Cheers Guys & Girls,


Phil xx


----------



## Jim2109 (Mar 30, 2009)

im probably going with a hinged door on my viv as well, and am fairly set on using perspex (im going to try and get some lexan at a sensible price as it has better resistance to UV yellowing and scratches. those are the 2 major downfalls of plastics over glass though. as well as price, perspex costs more in the UK.

with regards temperature, glass is a really poor insulator, heat will just disappear through it. perspex is slightly better, still nowhere near as good as wood, but better than glass. thats one of the pros, as well as you can cut it at home, its lighter in weight, more resistant to cracking/breaking, if it scratches it can be polished smooth again whereas a scratch in glass is there for life, there are probably a few ive forgotten


----------



## themetz (Jun 14, 2009)

Hi All - 

Just thought I'd try and offer further advice ref Perspex (acrylic) and Lexan (polycarbonate).

Both would be a good "safe" alternative to glass and both are UV stable (if buying Lexan make sure it is LEXAN EXELL D, not 9030) - so won't yellow.

Perspex, in fact, offers much better resistance to scratching than Lexan and if it is scratched can also be polished back to pretty near new. It has improved impact resistance compared to glass of equal thickness too. It is also easily fabricated (eg gluing acrylic hinges/knobs/handles on etc)

When Lexan is scratched it can't be rescued!

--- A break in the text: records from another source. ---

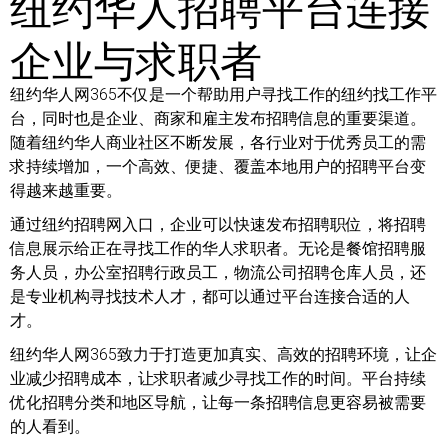
纽约华人招聘平台连接
企业与求职者
纽约华人网365不仅是一个帮助用户寻找工作的纽约找工作平
台，同时也是企业、商家和雇主发布招聘信息的重要渠道。
随着纽约华人商业社区不断发展，各行业对于优秀员工的需
求持续增加，一个高效、便捷、覆盖本地用户的招聘平台变
得越来越重要。
通过纽约招聘网入口，企业可以快速发布招聘职位，将招聘
信息展示给正在寻找工作的华人求职者。无论是餐馆招聘服
务人员，办公室招聘行政员工，物流公司招聘仓库人员，还
是专业机构寻找技术人才，都可以通过平台连接合适的人
才。
纽约华人网365致力于打造更加真实、高效的招聘环境，让企
业减少招聘成本，让求职者减少寻找工作的时间。平台持续
优化招聘分类和地区导航，让每一条招聘信息更容易被需要
的人看到。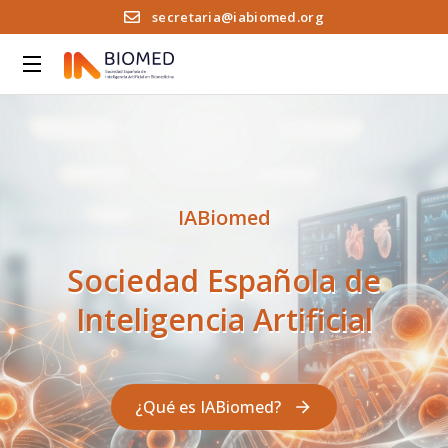
secretaria@iabiomed.org
IABiomed
Sociedad Española de
Inteligencia Artificial
¿Qué es IABiomed?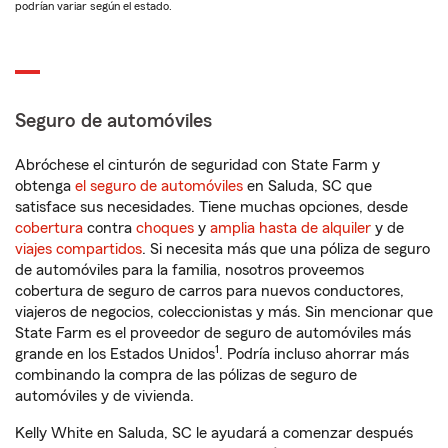
podrían variar según el estado.
Seguro de automóviles
Abróchese el cinturón de seguridad con State Farm y
obtenga
el seguro de automóviles
en Saluda, SC que
satisface sus necesidades. Tiene muchas opciones, desde
cobertura
contra
choques
y
amplia hasta de alquiler
y de
viajes compartidos
. Si necesita más que una póliza de seguro
de automóviles para la familia, nosotros proveemos
cobertura de seguro de carros para nuevos conductores,
viajeros de negocios, coleccionistas y más. Sin mencionar que
State Farm es el proveedor de seguro de automóviles más
1
grande en los Estados Unidos
. Podría incluso ahorrar más
combinando la compra de las pólizas de seguro de
automóviles y de vivienda.
Kelly White en Saluda, SC le ayudará a comenzar después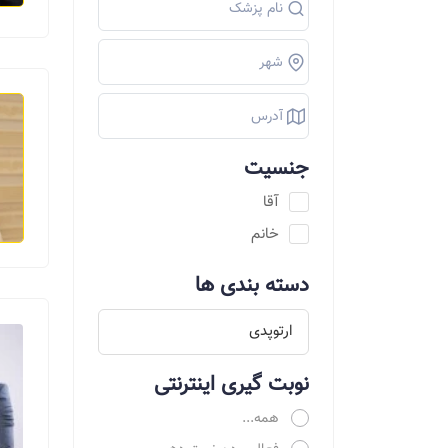
جنسیت
آقا
خانم
دسته بندی ها
نوبت گیری اینترنتی
همه...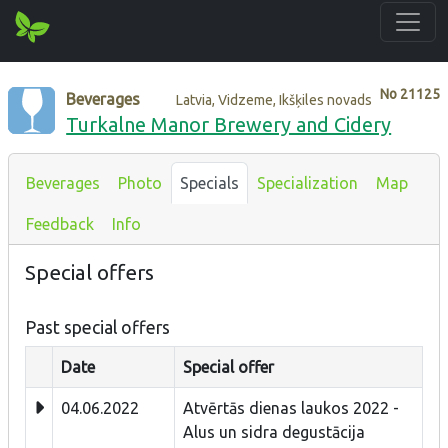
No
21125
Beverages
Latvia, Vidzeme, Ikšķiles novads
Turkalne Manor Brewery and Cidery
Beverages
Photo
Specials
Specialization
Map
Feedback
Info
Special offers
Past special offers
Date
Special offer
04.06.2022
Atvērtās dienas laukos 2022 -
Alus un sidra degustācija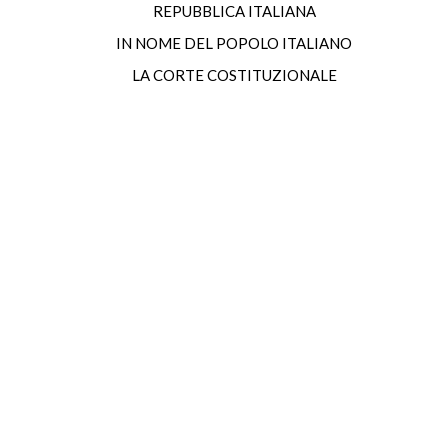
REPUBBLICA ITALIANA
IN NOME DEL POPOLO ITALIANO
LA CORTE COSTITUZIONALE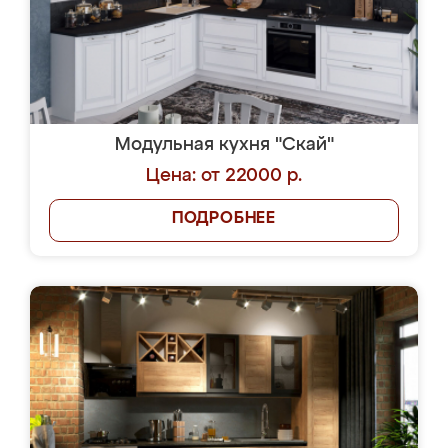
Модульная кухня "Скай"
Цена: от 22000 р.
ПОДРОБНЕЕ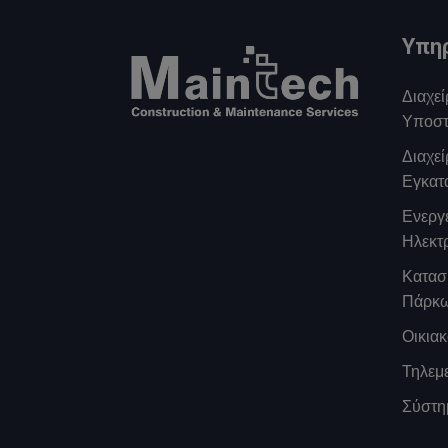
Υπη
Διαχεί
Υποστ
Διαχε
Εγκατ
Ενεργε
Ηλεκτ
Κατασ
Πάρκ
Οικια
Τηλεμ
Σύστη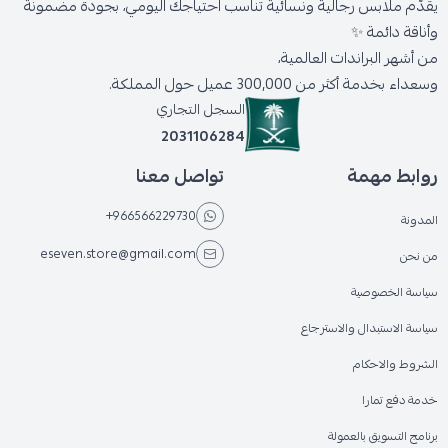
يقدّم ملابس رجالية ونسائية تناسب احتياجك اليومي، بجودة مضمونة
وأناقة دائمة ✨
من أشهر البراندات العالمية،
وسعداء بخدمة أكثر من 300,000 عميل حول المملكة.
السجل التجاري
2031106284
روابط مهمة
تواصل معنا
+966566229730
المدونة
eseven.store@gmail.com
من نحن
سياسة الخصوصية
سياسة الاستبدال والاسترجاع
الشروط والاحكام
خدمة دفع تمارا
برنامج التسويق بالعمولة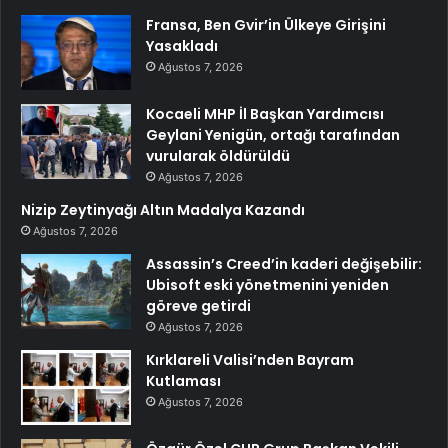
Fransa, Ben Gvir’in Ülkeye Girişini
Yasakladı
Ağustos 7, 2026
Kocaeli MHP İl Başkan Yardımcısı
Geylani Yenigün, ortağı tarafından
vurularak öldürüldü
Ağustos 7, 2026
Nizip Zeytinyağı Altın Madalya Kazandı
Ağustos 7, 2026
Assassin’s Creed’in kaderi değişebilir:
Ubisoft eski yönetmenini yeniden
göreve getirdi
Ağustos 7, 2026
Kırklareli Valisi’nden Bayram
Kutlaması
Ağustos 7, 2026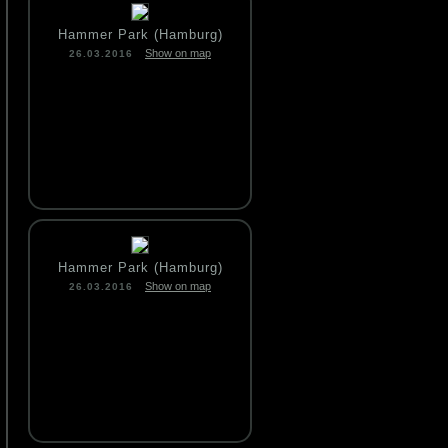
Hammer Park (Hamburg)
Show on map
26.03.2016
Hammer Park (Hamburg)
Show on map
26.03.2016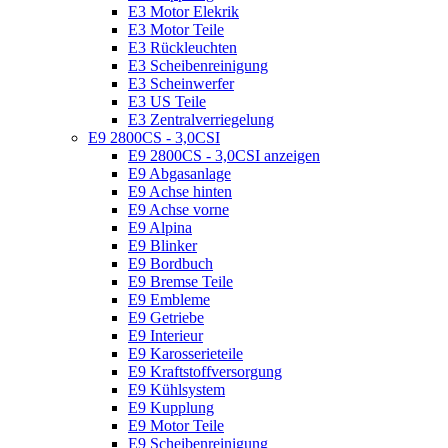
E3 Motor Elekrik
E3 Motor Teile
E3 Rückleuchten
E3 Scheibenreinigung
E3 Scheinwerfer
E3 US Teile
E3 Zentralverriegelung
E9 2800CS - 3,0CSI
E9 2800CS - 3,0CSI anzeigen
E9 Abgasanlage
E9 Achse hinten
E9 Achse vorne
E9 Alpina
E9 Blinker
E9 Bordbuch
E9 Bremse Teile
E9 Embleme
E9 Getriebe
E9 Interieur
E9 Karosserieteile
E9 Kraftstoffversorgung
E9 Kühlsystem
E9 Kupplung
E9 Motor Teile
E9 Scheibenreinigung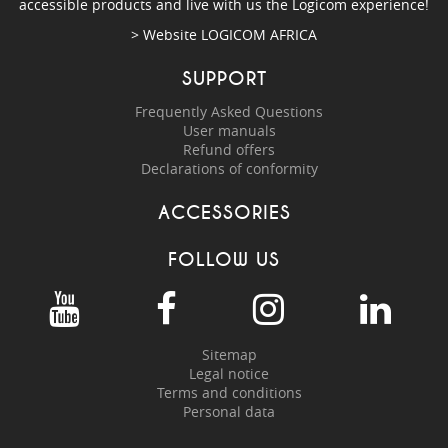
accessible products and live with us the Logicom experience!
> Website
LOGICOM AFRICA
SUPPORT
Frequently Asked Questions
User manuals
Refund offers
Declarations of conformity
ACCESSORIES
FOLLOW US
Sitemap
Legal notice
Terms and conditions
Personal data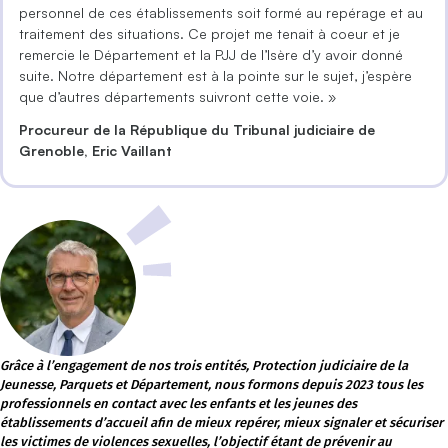
personnel de ces établissements soit formé au repérage et au
traitement des situations. Ce projet me tenait à coeur et je
remercie le Département et la PJJ de l’Isère d’y avoir donné
suite. Notre département est à la pointe sur le sujet, j’espère
que d’autres départements suivront cette voie. »
Procureur de la République du Tribunal judiciaire de
Grenoble, Eric Vaillant
Grâce à l’engagement de nos trois entités, Protection judiciaire de la
Jeunesse, Parquets et Département, nous formons depuis 2023 tous les
professionnels en contact avec les enfants et les jeunes des
établissements d’accueil afin de mieux repérer, mieux signaler et sécuriser
les victimes de violences sexuelles, l’objectif étant de prévenir au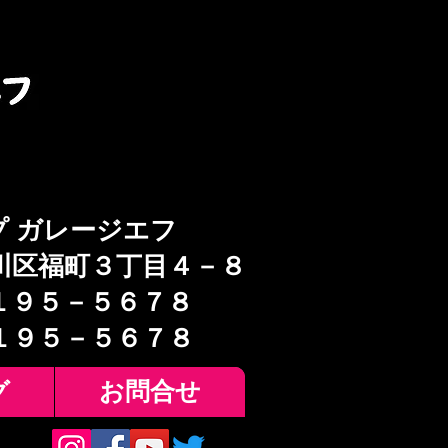
プ ガレージエフ
川区福町３丁目４－８
１９５－５６７８
６１９５－５６７８
グ
お問合せ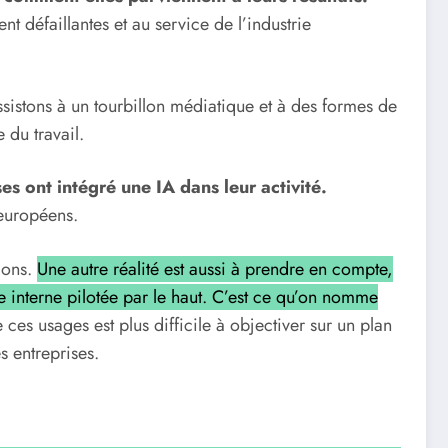
t défaillantes et au service de l’industrie
sistons à un tourbillon médiatique et à des formes de
 du travail.
es ont intégré une IA dans leur activité.
 européens.
tions.
Une autre réalité est aussi à prendre en compte,
e interne pilotée par le haut. C’est ce qu’on nomme
 ces usages est plus difficile à objectiver sur un plan
s entreprises.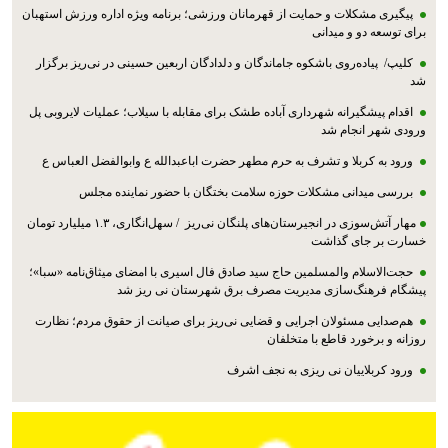
پیگیری مشکلات و حمایت از قهرمانان ورزشی؛ برنامه ویژه اداره ورزش استهبان
برای توسعه دو و میدانی
کلیپ/ پیاده‌روی باشکوه جاماندگان و دلدادگان اربعین حسینی در نی‌ریز برگزار
شد
اقدام پیشگیرانه شهرداری آباده طشک برای مقابله با سیلاب؛ عملیات لایروبی پل
ورودی شهر انجام شد
ورود به کربلا و تشرف به حرم مطهر حضرت اباعبدالله ع وابوالفضل العباس ع
بررسی میدانی مشکلات حوزه سلامت بختگان با حضور نماینده مجلس
مهار آتش‌سوزی در انجیرستان‌های پلنگان نی‌ریز / سهل‌انگاری، ۱.۳ میلیارد تومان
خسارت بر جای گذاشت
حجت‌الاسلام والمسلمین حاج سید صادق فال اسیری با امضای میثاق‌نامه «سبا»؛
پیشگام فرهنگ‌سازی مدیریت مصرف برق شهرستان نی ریز شد
هم‌صدایی مسئولان اجرایی و قضایی نی‌ریز برای صیانت از حقوق مردم؛ نظارت
روزانه و برخورد قاطع با متخلفان
ورود کربلاییان نی ریزی به نجف اشرف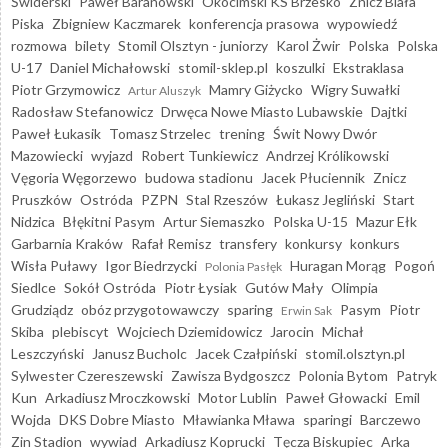
Świderski
Paweł Baranowski
Okocimski KS Brzesko
Znicz Biała
Piska
Zbigniew Kaczmarek
konferencja prasowa
wypowiedź
rozmowa
bilety
Stomil Olsztyn - juniorzy
Karol Żwir
Polska
Polska
U-17
Daniel Michałowski
stomil-sklep.pl
koszulki
Ekstraklasa
Piotr Grzymowicz
Mamry Giżycko
Wigry Suwałki
Artur Aluszyk
Radosław Stefanowicz
Drwęca Nowe Miasto Lubawskie
Dajtki
Paweł Łukasik
Tomasz Strzelec
trening
Świt Nowy Dwór
Mazowiecki
wyjazd
Robert Tunkiewicz
Andrzej Królikowski
Vęgoria Węgorzewo
budowa stadionu
Jacek Płuciennik
Znicz
Pruszków
Ostróda
PZPN
Stal Rzeszów
Łukasz Jegliński
Start
Nidzica
Błękitni Pasym
Artur Siemaszko
Polska U-15
Mazur Ełk
Garbarnia Kraków
Rafał Remisz
transfery
konkursy
konkurs
Wisła Puławy
Igor Biedrzycki
Huragan Morąg
Pogoń
Polonia Pasłęk
Siedlce
Sokół Ostróda
Piotr Łysiak
Gutów Mały
Olimpia
Grudziądz
obóz przygotowawczy
sparing
Pasym
Piotr
Erwin Sak
Skiba
plebiscyt
Wojciech Dziemidowicz
Jarocin
Michał
Leszczyński
Janusz Bucholc
Jacek Czałpiński
stomil.olsztyn.pl
Sylwester Czereszewski
Zawisza Bydgoszcz
Polonia Bytom
Patryk
Kun
Arkadiusz Mroczkowski
Motor Lublin
Paweł Głowacki
Emil
Wojda
DKS Dobre Miasto
Mławianka Mława
sparingi
Barczewo
Zin Stadion
wywiad
Arkadiusz Koprucki
Tęcza Biskupiec
Arka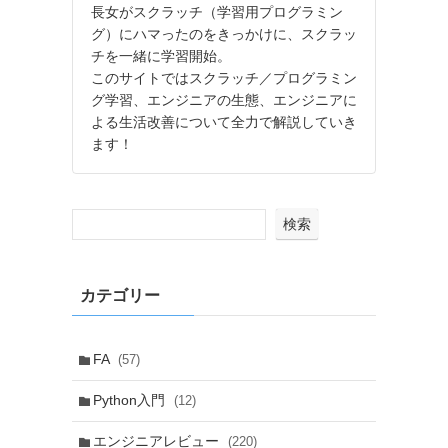
長女がスクラッチ（学習用プログラミン
グ）にハマったのをきっかけに、スクラッ
チを一緒に学習開始。
このサイトではスクラッチ／プログラミン
グ学習、エンジニアの生態、エンジニアに
よる生活改善について全力で解説していき
ます！
検索
カテゴリー
FA
(57)
Python入門
(12)
エンジニアレビュー
(220)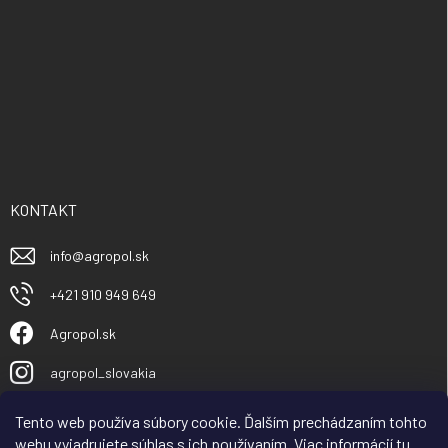
KONTAKT
info
@
agropol.sk
+421 910 949 649
Agropol.sk
agropol_slovakia
Tento web používa súbory cookie. Ďalším prechádzaním tohto
webu vyjadrujete súhlas s ich používaním. Viac informácií
tu
.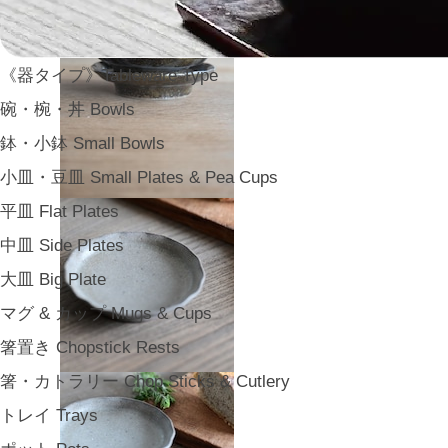
《器タイプ》Tableware Type
碗・椀・丼 Bowls
鉢・小鉢 Small Bowls
小皿・豆皿 Small Plates & Pea Cups
平皿 Flat Plates
中皿 Side Plates
大皿 Big Plate
マグ & カップ Mugs & Cups
箸置き Chopstick Rests
箸・カトラリー Chop Sticks & Cutlery
トレイ Trays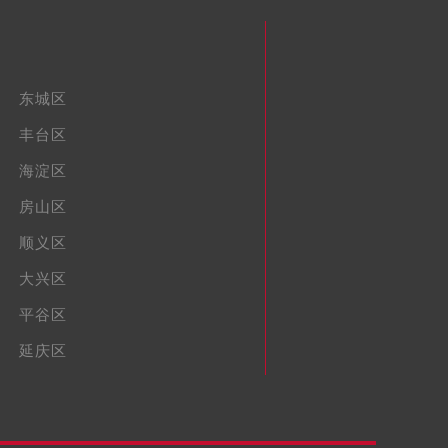
东城区
丰台区
海淀区
房山区
顺义区
大兴区
平谷区
延庆区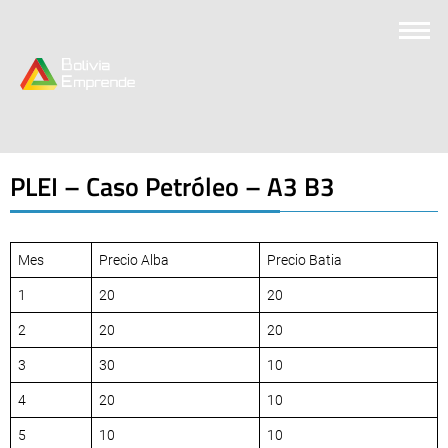
PLEI – Caso Petróleo – A3 B3
Mes
Precio Alba
Precio Batia
1
20
20
2
20
20
3
30
10
4
20
10
5
10
10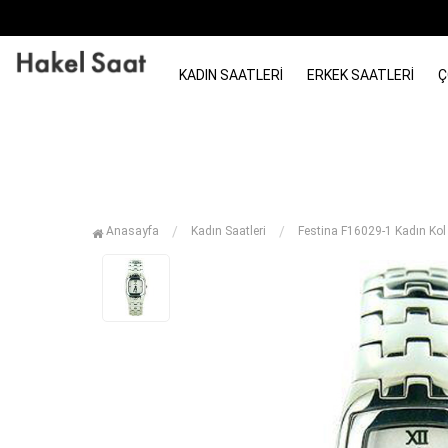
KADIN SAATLERI
ERKEK SAATLERI
Ç
Anasayfa
Kadın Saatleri
Festina F16029-1 Kadın Kol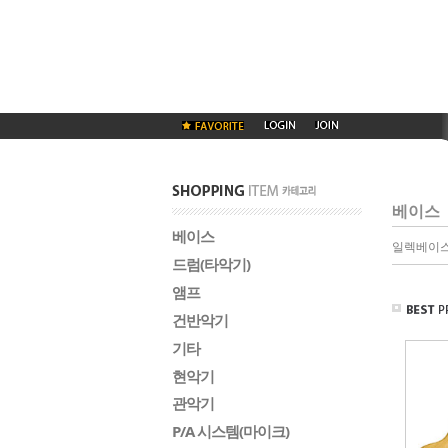
베이스
베이스
일렉베이
드럼(타악기)
앰프
건반악기
기타
현악기
관악기
P/A 시스템(마이크)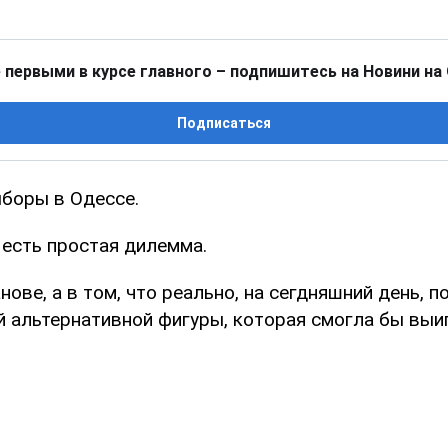
 первыми в курсе главного – подпишитесь на Новини на
Подписаться
боры в Одессе.
 есть простая дилемма.
нове, а в том, что реально, на сегдняшний день, п
й альтернативной фигуры, которая смогла бы выи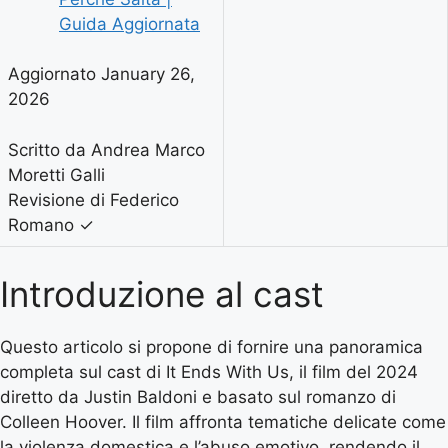
Guida Aggiornata
Aggiornato January 26,
2026
Scritto da Andrea Marco
Moretti Galli
Revisione di Federico
Romano
✓
Introduzione al cast
Questo articolo si propone di fornire una panoramica
completa sul cast di It Ends With Us, il film del 2024
diretto da Justin Baldoni e basato sul romanzo di
Colleen Hoover. Il film affronta tematiche delicate come
la violenza domestica e l’abuso emotivo, rendendo il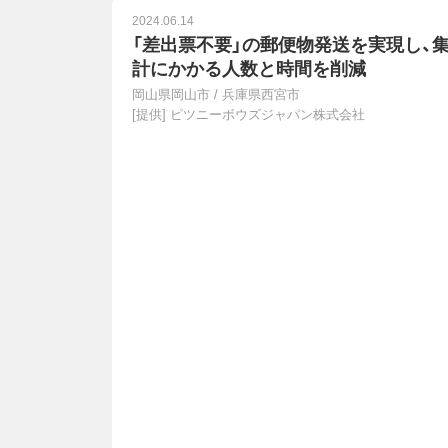
2024.06.14
「差出票不要」の郵便物発送を実現し、
計にかかる人数と時間を削減
岡山県岡山市
/
兵庫県西宮市
[提供]
ピツニーボウズジャパン株式会社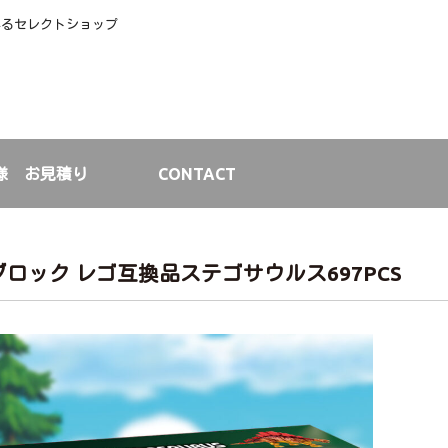
彩るセレクトショップ
様 お見積り
CONTACT
ブロック レゴ互換品ステゴサウルス697PCS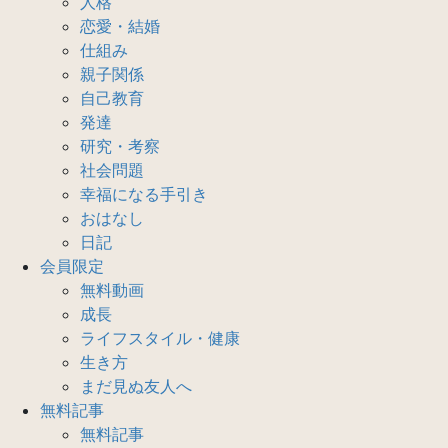
人格
恋愛・結婚
仕組み
親子関係
自己教育
発達
研究・考察
社会問題
幸福になる手引き
おはなし
日記
会員限定
無料動画
成長
ライフスタイル・健康
生き方
まだ見ぬ友人へ
無料記事
無料記事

However Lexan offers the highest impact strength performance of any clear material.

This site is a good resource for info and place to buy Perspex sheet cut to size:
Perspex Sheet | Cast Perspex Sheet | Buy Online 

They also sell Lexan polycarbonate sheet and Perspex Polish!

Hope this helps - 

themetz


----------



## Jim2109 (Mar 30, 2009)

interesting, i always though polycarbonate was more scratch resistant than acrylic and was also polishable. if its not then the additional expense doesnt really make any sense over acrylic.

with regards polishing scratches out - use toothpaste!! its ever so slightly abrasive and if you work it in small circles it works a charm. ive seen it used a few times for visors on motor racing helmets when they get a scratch. bearing in mind a scratch on a visor when youre going in excess of 100mph in low sunlight is rather more critical than a scratch on a reptile viv lol


----------



## Alex (Jun 14, 2009)

I built using safety glass because my ceramic heater is close to the glass and i didnt want the perspex to warp, melt etc.


----------



## Darbz (Mar 22, 2009)

Lexan will cost you ALOT more than perspex.

in the viv's I'm currently building I'm using Polystyrene. Obviously not the expanded stuff..but polystyrene 'plastic-glass'. it's alot cheaper and I would guess, though i have no figures or proof of this, that it would have thermal properties as good as or maybe even better than perspex..


----------



## Jim2109 (Mar 30, 2009)

Darbz said:


> Lexan will cost you ALOT more than perspex.
> 
> in the viv's I'm currently building I'm using Polystyrene. Obviously not the expanded stuff..but polystyrene 'plastic-glass'. it's alot cheaper and I would guess, though i have no figures or proof of this, that it would have thermal properties as good as or maybe even better than perspex..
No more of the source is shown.